Explainable fault diagnosis for smart cities
Research problem statement
Smart cities are based on wireless sensor networks. Faults and miscalibrations in wireless sensor networks, if undetected, may degrade the quality of “big data” collected for autonomous decision making, which is imperative in smart city applications. The need for reliable fault diagnosis is particularly prominent in smart infrastructure, which is an essential component of smart cities. Smart infrastructure is equipped with wireless sensor networks that autonomously collect, analyze, and communicate structural data, referred to as “smart monitoring”. Although fault diagnosis concepts are not new in related research areas, these concepts have not kept pace with the ongoing “smartification” and cannot be adapted to smart infrastructure.

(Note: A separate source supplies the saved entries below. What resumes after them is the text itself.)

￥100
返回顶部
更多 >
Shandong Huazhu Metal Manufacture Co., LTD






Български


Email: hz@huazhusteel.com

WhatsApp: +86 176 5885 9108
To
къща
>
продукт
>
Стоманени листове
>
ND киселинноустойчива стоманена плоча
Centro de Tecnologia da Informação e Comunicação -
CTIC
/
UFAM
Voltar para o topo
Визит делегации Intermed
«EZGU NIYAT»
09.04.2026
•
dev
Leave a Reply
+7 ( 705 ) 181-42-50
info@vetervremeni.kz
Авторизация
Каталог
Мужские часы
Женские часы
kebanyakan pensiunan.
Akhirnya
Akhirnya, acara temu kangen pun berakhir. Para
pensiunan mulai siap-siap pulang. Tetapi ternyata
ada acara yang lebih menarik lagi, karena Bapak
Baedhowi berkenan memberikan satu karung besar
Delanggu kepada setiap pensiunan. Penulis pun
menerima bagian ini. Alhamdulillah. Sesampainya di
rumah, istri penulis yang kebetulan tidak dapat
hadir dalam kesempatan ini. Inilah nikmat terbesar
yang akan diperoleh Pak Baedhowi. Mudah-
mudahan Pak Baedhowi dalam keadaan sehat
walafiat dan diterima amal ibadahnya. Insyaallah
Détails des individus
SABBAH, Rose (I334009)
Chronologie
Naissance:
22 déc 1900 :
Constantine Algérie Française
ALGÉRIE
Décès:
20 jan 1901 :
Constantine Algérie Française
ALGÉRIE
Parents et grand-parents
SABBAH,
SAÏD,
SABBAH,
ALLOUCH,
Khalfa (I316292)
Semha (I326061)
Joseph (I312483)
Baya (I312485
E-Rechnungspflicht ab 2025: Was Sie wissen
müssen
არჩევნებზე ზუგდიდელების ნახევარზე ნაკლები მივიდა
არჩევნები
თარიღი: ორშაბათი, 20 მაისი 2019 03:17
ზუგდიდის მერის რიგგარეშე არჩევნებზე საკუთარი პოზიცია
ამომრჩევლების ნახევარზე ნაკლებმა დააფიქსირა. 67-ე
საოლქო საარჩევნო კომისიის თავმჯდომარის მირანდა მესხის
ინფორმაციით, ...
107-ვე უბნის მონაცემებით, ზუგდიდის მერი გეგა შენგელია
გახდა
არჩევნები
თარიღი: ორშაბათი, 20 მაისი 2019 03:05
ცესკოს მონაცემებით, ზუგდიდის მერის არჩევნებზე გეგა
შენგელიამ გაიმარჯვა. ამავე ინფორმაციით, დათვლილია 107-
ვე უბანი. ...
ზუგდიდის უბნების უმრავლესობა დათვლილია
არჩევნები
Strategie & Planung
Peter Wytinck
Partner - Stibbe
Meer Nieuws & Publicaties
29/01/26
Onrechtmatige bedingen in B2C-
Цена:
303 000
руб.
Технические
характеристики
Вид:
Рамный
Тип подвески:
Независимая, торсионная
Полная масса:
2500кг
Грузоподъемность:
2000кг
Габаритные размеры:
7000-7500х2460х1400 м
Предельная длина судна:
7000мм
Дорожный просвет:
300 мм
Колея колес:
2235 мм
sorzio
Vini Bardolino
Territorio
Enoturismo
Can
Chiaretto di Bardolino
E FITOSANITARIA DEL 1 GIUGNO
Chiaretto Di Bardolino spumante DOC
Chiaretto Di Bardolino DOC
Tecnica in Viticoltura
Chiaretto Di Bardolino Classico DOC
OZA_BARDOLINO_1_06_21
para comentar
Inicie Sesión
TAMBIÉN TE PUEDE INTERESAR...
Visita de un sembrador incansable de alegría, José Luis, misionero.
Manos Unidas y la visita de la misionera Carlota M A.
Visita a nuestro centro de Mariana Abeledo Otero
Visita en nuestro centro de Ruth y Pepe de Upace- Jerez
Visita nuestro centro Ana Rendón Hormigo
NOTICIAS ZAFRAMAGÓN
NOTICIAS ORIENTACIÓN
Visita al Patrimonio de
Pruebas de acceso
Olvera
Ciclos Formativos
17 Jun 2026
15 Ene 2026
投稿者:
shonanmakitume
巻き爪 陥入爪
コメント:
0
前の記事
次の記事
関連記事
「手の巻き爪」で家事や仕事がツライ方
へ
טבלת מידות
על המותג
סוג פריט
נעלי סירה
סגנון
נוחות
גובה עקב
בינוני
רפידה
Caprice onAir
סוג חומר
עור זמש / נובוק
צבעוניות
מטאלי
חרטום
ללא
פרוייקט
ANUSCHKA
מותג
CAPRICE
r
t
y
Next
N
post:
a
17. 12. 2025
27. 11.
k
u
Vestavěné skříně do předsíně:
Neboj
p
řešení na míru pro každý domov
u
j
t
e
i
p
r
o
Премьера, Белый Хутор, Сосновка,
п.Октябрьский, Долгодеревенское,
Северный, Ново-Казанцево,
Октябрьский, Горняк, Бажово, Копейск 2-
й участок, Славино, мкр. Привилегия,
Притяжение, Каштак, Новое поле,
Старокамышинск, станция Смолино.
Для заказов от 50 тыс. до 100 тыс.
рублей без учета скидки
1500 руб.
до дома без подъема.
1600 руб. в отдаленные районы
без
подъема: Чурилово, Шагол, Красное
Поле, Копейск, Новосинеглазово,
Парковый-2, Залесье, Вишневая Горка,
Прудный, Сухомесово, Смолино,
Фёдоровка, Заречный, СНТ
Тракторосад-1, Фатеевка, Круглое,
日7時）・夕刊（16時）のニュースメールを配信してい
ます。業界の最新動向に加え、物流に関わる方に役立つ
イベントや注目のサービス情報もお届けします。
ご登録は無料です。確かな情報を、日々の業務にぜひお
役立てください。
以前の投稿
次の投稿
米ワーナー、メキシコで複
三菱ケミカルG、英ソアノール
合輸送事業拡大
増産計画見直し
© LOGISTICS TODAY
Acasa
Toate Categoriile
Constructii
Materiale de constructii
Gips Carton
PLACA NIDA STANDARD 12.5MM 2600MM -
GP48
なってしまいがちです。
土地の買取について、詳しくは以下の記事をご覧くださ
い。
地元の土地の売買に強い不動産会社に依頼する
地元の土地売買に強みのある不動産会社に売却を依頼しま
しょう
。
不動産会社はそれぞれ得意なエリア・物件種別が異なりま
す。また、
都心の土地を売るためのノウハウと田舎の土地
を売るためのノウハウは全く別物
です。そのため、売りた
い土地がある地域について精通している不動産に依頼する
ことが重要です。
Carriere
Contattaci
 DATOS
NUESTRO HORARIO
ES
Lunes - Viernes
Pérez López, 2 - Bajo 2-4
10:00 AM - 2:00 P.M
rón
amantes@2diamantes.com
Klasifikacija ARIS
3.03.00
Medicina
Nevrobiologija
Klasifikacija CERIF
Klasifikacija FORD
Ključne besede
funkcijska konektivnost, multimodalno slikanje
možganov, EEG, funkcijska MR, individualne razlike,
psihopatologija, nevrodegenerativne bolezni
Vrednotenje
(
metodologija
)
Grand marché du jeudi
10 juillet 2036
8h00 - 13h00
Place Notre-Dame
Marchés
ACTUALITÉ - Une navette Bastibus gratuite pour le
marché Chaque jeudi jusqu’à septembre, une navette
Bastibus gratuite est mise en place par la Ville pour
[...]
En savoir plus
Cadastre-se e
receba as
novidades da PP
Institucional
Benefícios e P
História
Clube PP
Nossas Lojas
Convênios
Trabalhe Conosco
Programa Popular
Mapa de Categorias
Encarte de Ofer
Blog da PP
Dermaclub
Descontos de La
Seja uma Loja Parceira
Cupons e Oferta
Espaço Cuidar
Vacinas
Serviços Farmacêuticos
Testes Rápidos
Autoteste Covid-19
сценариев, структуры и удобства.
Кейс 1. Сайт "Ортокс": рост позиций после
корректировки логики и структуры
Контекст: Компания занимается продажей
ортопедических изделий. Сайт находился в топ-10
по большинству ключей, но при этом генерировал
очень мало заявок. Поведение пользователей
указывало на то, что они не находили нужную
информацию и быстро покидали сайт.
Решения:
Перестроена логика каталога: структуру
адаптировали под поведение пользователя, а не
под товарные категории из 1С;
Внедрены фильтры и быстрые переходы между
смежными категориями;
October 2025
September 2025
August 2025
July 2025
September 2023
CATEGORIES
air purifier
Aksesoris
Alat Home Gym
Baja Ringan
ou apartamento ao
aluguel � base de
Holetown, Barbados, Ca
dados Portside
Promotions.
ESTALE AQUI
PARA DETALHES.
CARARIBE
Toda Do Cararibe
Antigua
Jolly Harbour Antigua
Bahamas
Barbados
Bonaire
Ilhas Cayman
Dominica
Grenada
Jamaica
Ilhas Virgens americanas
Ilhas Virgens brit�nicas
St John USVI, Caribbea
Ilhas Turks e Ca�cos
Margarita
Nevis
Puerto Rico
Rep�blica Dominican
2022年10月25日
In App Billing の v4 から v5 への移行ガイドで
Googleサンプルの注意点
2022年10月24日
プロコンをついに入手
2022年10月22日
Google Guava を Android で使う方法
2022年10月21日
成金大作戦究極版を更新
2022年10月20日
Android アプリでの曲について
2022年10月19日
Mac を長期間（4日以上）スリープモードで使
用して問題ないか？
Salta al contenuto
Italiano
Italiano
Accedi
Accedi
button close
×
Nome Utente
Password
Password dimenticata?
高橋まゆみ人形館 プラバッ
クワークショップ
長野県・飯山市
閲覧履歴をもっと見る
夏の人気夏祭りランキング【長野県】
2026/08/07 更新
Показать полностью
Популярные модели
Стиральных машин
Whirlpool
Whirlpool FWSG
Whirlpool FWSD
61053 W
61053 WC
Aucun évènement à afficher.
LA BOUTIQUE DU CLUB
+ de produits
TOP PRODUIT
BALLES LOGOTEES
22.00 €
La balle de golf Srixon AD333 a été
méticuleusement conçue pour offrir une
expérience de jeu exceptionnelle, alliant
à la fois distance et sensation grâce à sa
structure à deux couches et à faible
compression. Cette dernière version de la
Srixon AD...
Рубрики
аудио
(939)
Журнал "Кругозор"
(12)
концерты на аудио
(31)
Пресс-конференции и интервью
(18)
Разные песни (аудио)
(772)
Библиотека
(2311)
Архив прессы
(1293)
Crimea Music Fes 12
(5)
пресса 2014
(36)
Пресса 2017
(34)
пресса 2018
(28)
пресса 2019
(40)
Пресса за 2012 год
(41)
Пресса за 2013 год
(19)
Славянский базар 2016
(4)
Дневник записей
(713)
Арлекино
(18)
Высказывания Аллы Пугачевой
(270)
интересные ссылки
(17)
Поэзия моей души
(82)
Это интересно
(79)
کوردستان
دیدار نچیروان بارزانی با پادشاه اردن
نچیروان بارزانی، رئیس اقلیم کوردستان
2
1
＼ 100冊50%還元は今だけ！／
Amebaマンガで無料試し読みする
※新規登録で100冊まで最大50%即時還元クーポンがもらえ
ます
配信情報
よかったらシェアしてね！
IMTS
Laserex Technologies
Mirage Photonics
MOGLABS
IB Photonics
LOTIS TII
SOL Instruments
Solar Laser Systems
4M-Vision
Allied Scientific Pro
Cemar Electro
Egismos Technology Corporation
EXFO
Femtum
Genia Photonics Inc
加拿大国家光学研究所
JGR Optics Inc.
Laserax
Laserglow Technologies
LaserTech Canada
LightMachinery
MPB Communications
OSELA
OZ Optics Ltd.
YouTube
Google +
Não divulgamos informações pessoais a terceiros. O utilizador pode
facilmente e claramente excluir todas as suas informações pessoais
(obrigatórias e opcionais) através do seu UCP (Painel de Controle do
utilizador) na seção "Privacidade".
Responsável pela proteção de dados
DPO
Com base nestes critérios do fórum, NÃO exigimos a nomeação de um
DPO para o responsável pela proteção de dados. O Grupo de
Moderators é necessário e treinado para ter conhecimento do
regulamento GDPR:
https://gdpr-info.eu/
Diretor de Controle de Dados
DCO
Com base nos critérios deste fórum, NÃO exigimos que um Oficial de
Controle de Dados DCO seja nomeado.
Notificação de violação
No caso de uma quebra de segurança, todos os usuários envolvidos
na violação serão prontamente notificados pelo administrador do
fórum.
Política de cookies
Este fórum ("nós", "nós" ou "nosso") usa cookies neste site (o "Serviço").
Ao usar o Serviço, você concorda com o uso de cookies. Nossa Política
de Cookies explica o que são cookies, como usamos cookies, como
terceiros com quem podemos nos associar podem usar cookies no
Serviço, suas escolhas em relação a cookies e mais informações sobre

This project aims to develop a fault diagnosis framework for wireless sensor networks deployed in smart infrastructure. Unlike analytical redundancy approaches that are usually used to achieve fault tolerance in distributed systems, this project proposes a new methodology based on artificial intelligence (AI). The novelty of the AI-based framework is a strong mathematical formulation of a deep learning concept proposed for distributedly embedding convolutional neural networks in wireless sensor networks. The main concept is shown in Figure 1. In addition to the decentralization itself, the limited energy and computing resources of wireless sensor nodes are also considered. Moreover, a generally valid classification-based mathematical formulation of the fault diagnosis problem is introduced. One of the key advantages of the classification-based fault diagnosis problem formulation is the absence of analytical redundancy requirements by shifting the fault diagnosis problem to the mathematical features inherent in sensor data. Propelled by the lack of trust in AI algorithms that are black-box by nature, the AI-based fault diagnosis framework is complemented by an explanation interface based on the classification-based mathematical formulation, thus adding transparency to the AI-based fault diagnosis framework. Finally, the fault diagnosis framework is verified and validated by means of a dual verification and validation strategy that builds upon the results of a DFG research training group at Bauhaus University Weimar, using experimental laboratory tests as well as structural data recorded from a real-world railway bridge in operation.
Through the AI algorithms of the fault diagnosis framework, being explainable and transparent to engineers, it is expected that smart infrastructure will be enabled to reliably self-detect sensor faults and sensor miscalibrations – without the need for multiple redundant sensors, first-principle models (such as finite element models), or a priori knowledge on the physical principles of smart infrastructure. As a result, the dependability and the accuracy of autonomous decision making in smart infrastructure will be enhanced, thus facilitating reduced maintenance and operation costs in smart cities.